Just a general question here for those who have intact males. Sawyer is 7 months old and not yet neutered. I really don't plan on neutering him anytime soon but it seems that this is not a generally accepted idea in society.

For example, I have to take him out of daycare at 8 months because he is not neutered, but he LOVES going. There aren't alot of boarding places that will accept him if he isn't neutered in the event we decide to go away. We also go hiking alot - off leash especially, which is the only thing that really tires him out and he LOVES it. There are always other dogs on the trail and now I am getting really nervous about him being off leash and intact around other dogs - especially when you don't at first know if they are male or female until you meet them.

How do those of you with intact males cope?

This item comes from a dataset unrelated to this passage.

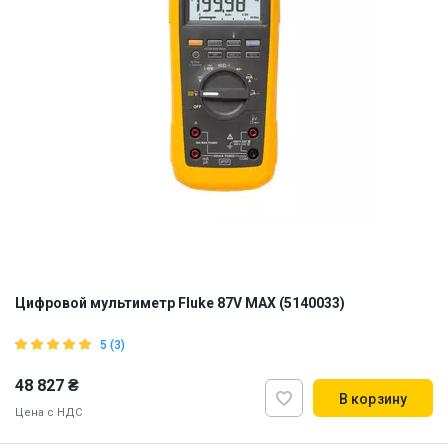
Цифровой мультиметр Fluke 87V MAX (5140033)
5 (3)
48 827 ₴
В корзину
Цена с НДС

What kinds of things do you do with your boys exercise-wise? I don't want to confine him to leash walking only until he is neutered, but there aren't alot of places we can go where I can trust him off the leash.

Anyway, just looking for some ideas from those of you with experience. I don't think it's fair to him to neuter him early and I don't want to deprive him of the things he loves to do.


----------



## Shalva (Jul 16, 2008)

Lil_Burke said:


> Just a general question here for those who have intact males. Sawyer is 7 months old and not yet neutered. I really don't plan on neutering him anytime soon but it seems that this is not a generally accepted idea in society.
> 
> For example, I have to take him out of daycare at 8 months because he is not neutered, but he LOVES going. There aren't alot of boarding places that will accept him if he isn't neutered in the event we decide to go away. We also go hiking alot - off leash especially, which is the only thing that really tires him out and he LOVES it. There are always other dogs on the trail and now I am getting really nervous about him being off leash and intact around other dogs - especially when you don't at first know if they are male or female until you meet them.
> 
> ...


I have 9 dogs... at this point in time I have two intact males one is age 10 the other is almost 4... I have two intact girls... one is 2 the other is 11 weeks... 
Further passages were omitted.